For as long as there has been mobile computing devices, true Geeks have asked themselves this critical question: Why the heck am I schlepping around this X pound laptop, when I could just as easily do everything I want on my Y device. Sure, I give up screen size, keyboard comfort and computing power, but think of the weight savings! From the TRS Model 100, HP200LX and IPAQ to the iPads of today, a true Geek can't resist at least attempting this (often useless) exercise.
I have to admit, after plugging my Nexus 7 into a keyboard and feeling the rush of a Bash prompt, I was once again ready to go on this quest. But why use a bulky Nexus 7 for my computing device? Surely I can go smaller. No, the perfect setup isn't a tablet; it's my phone, my trusty Galaxy S3.
But where to begin in this effort to turn my cell phone into an on-the-go laptop replacement? A Bluetooth keyboard seemed like a good start.
For years I was a dedicated hardware keyboard guy. Give me the opportunity and I'll wax on about how amazing the feel of the original Sidekick keyboard was. But, thanks to software like SwiftKey, the onscreen keyboard on my S3 isn't half bad. In fact, the predictive text makes it actually quite effective. That is, as long as I'm typing away in English. E-mail, SMSs and even blog posts can be pounded out with relative ease. But switch to an environment like a Bash prompt or vi and all that predictive text does you no good. So off I went in search of a hardware keyboard which would fill this need.
While it was tempting to get a full sized keyboard, the extra bulk and lack of a mouse, means that they probably wouldn't get much use. After all, if I'm going to carry along all these accessories, why not just bring along a laptop? Fortunately, searching around, I found that there's a whole class of Mini keyboard which seemed more appropriate. After watching this review, I decided I'd pick up a MiniSuit Bluetoth Mini Keyboard.

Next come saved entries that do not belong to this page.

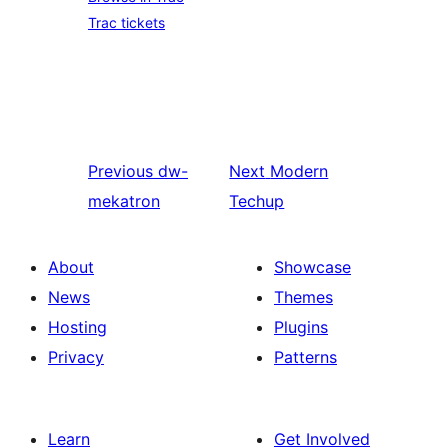
Trac tickets
Previous
dw-
Next
Modern
mekatron
Techup
About
Showcase
News
Themes
Hosting
Plugins
Privacy
Patterns
Learn
Get Involved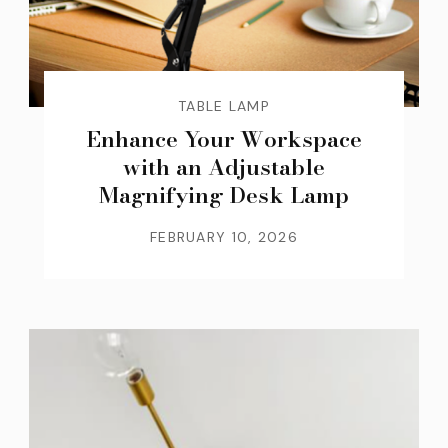
TABLE LAMP
Enhance Your Workspace
with an Adjustable
Magnifying Desk Lamp
FEBRUARY 10, 2026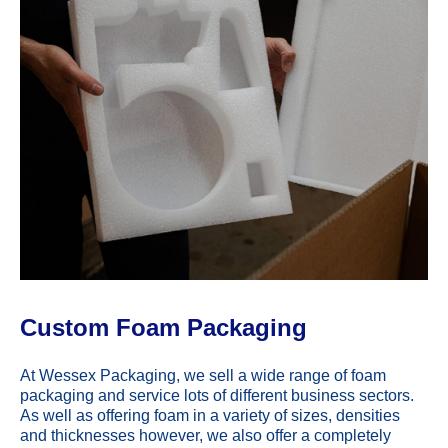
Custom Foam Packaging
At Wessex Packaging, we sell a wide range of foam
packaging and service lots of different business sectors.
As well as offering foam in a variety of sizes, densities
and thicknesses however, we also offer a completely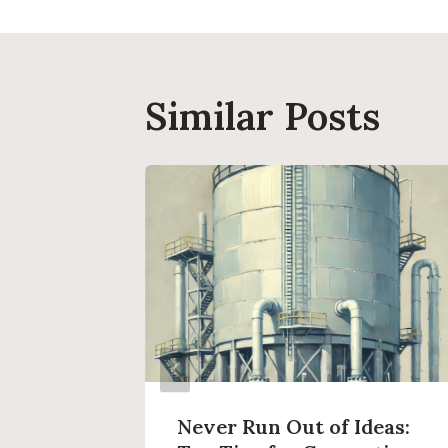
Similar Posts
log
Never Run Out of Ideas: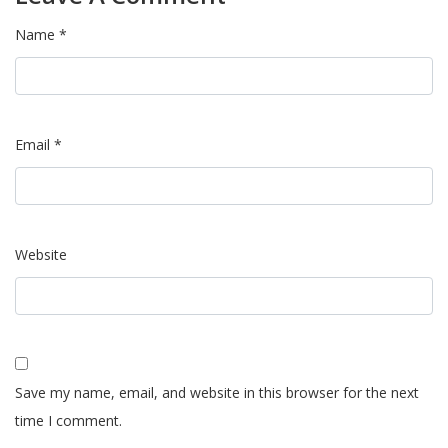
Name *
Email *
Website
Save my name, email, and website in this browser for the next
time I comment.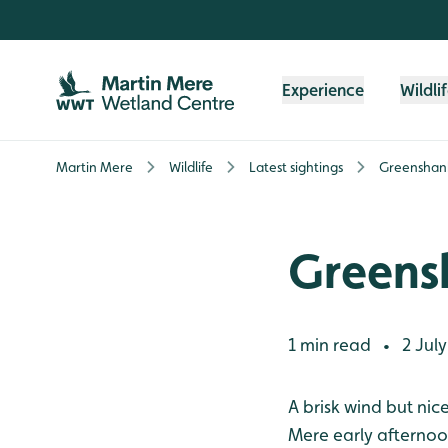
Skip to content header
Skip to main content
Skip to content footer
Experience
Wildli
Martin Mere
Wildlife
Latest sightings
Greenshank
Greensh
1 min read
2 July
•
A brisk wind but ni
Mere early afternoo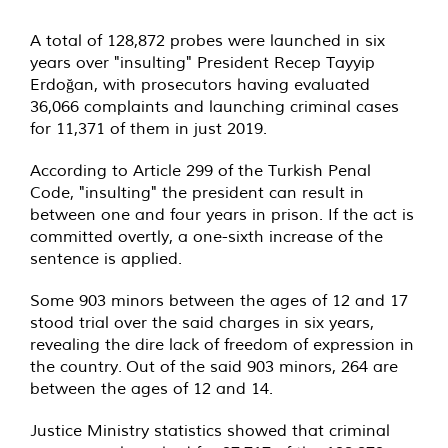
A total of 128,872 probes were launched in six
years over "insulting" President Recep Tayyip
Erdoğan, with prosecutors having evaluated
36,066 complaints and launching criminal cases
for 11,371 of them in just 2019.
According to Article 299 of the Turkish Penal
Code, "insulting" the president can result in
between one and four years in prison. If the act is
committed overtly, a one-sixth increase of the
sentence is applied.
Some 903 minors between the ages of 12 and 17
stood trial over the said charges in six years,
revealing the dire lack of freedom of expression in
the country. Out of the said 903 minors, 264 are
between the ages of 12 and 14.
Justice Ministry statistics showed that criminal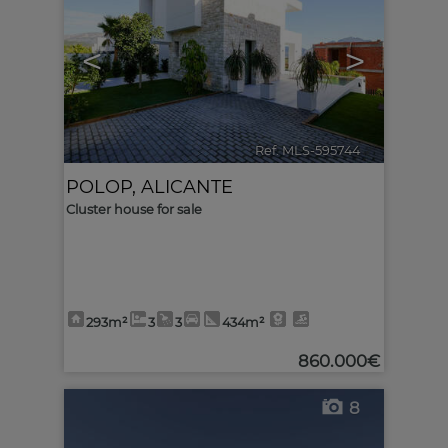
<
>
Ref. MLS-595744
🔗
POLOP
,
ALICANTE
Cluster house for sale
293m²
3
3
434m²
860.000€
8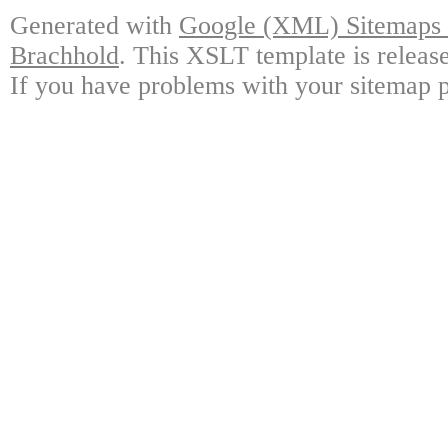
Generated with
Google (XML) Sitemaps G
Brachhold
. This XSLT template is releas
If you have problems with your sitemap p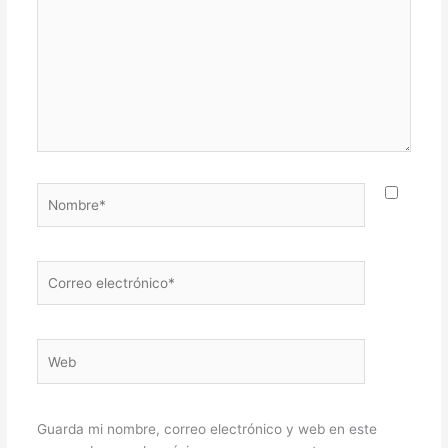
Nombre*
Correo
electrónico*
Web
Guarda mi nombre, correo electrónico y web en este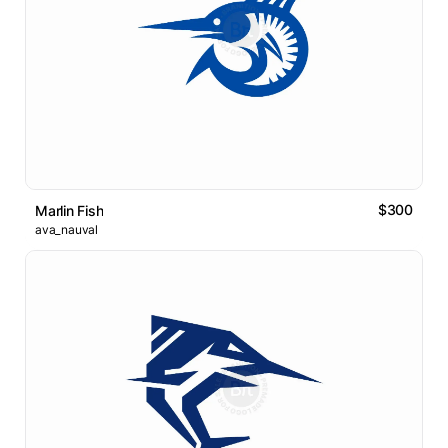
$300
Marlin Fish
ava_nauval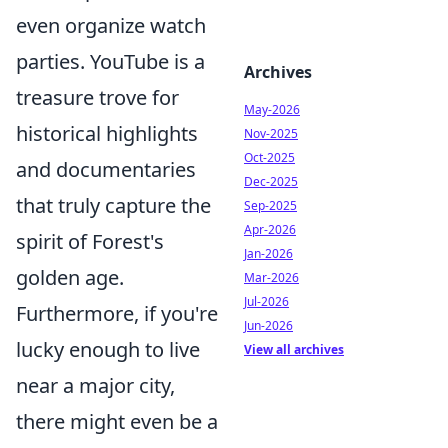
even organize watch
parties. YouTube is a
Archives
treasure trove for
May-2026
historical highlights
Nov-2025
Oct-2025
and documentaries
Dec-2025
that truly capture the
Sep-2025
Apr-2026
spirit of Forest's
Jan-2026
golden age.
Mar-2026
Jul-2026
Furthermore, if you're
Jun-2026
lucky enough to live
View all archives
near a major city,
there might even be a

The review turned out to be an accurate one: the keyboard is a bit plasticy, the key travel is OK, not great and the touchpad's positioning means that the symmetry of the keyboard is out of whack. But, the review was also right about one important fact: the keyboard works quite well. It flawlessly paired with my Galaxy S3, and while it takes some practice, it's definitely usable. Most importantly, it's a full QWERTY keyboard. Every key an aspiring Linux hacker could ask for is there: alt, control, tab, pipe and more. And just as importantly, it's where you'd expect it to be (for example, the question mark is above the forward slash). There's even a Windows and Open-Apple key. There's two different ways to generate mouse events and a set of media keys as well. Another nice feature is that the keyboard is backlit. The keyboard has its own internal battery, and seems to have excellent battery life. I've used it for relatively short bursts for days without charging it.
Size wise, it's about the same size as the S3 itself:
(There's a bit of black Gorilla tape covering the blue LED that indicates the keyboard is on. I found that the light was so bright was actually annoying.)
I suppose the most important question is, how close does the keyboard get me to my dream of turning my cell phone into a laptop-killer? In many respects, it does quite well. It works well with Terminal IDE, VIM Touch and Juice SSH, so I can hack away with relatively ease. For example, I was able to pop-open Terminal IDE and tab complete my way through: mv extsdcard/Eye-Fi/* extsdcard/Photo_Archive. I hit enter, and Bam! I've moved hundreds of image files from one directory to another. Quite trivial on a Unix box, but something that would normally be a pain using an Android file manager. I had similar success with Juice SSH, allowing me to tab complete and use screen remotely without issue.
For most text I type I'm definitely slower on the keyboard than with SwiftKey. However, gaining the extra real estate from not having the soft-keyboard pop up is another win.
I did find that a few extras made life with the keyboard far better. Including:
- Null Keyboard - switch to this keyboard and Android won't ever try to pop up a software keyboard. Useful to for insuring maximum screen real estate.
- Ultimate Rotation Control - this oddly named app allows Android to rotate every screen, including the home screen. Why this isn't built into the Galaxy S3 from the start, I have no idea. But, having a rotated home screen is key. It means that you can prop up the device in landscape mode and keep it that way the entire time.
- Tasker - one major annoyance: when the keyboard connection is detected, it forces the input to be the default Samsung keyboard. Then, I have to manually switch it over to the Null Keyboard. I use Tasker to make this switch easier. If I was really hard core I'd root my phone and get rid of this awful behavior.
- Anker Astro e3 Battery Pack - while not exactly required, I find that now all my cell phone playing runs down my battery even faster than usual. By using the Anker battery pack, I have a fighting chance to keep my cell phone alive and full of juice.
How long will this use-my-phone-as-a-laptop phase last? If past attempts are any indicator, probably another couple of weeks. I'll then go back to my beloved Netbook and write a blog post about how silly I was to think I could travel without it. In the mean time, I'm enjoying that discovery phase where I figure out just how much I can stretch my phone to do.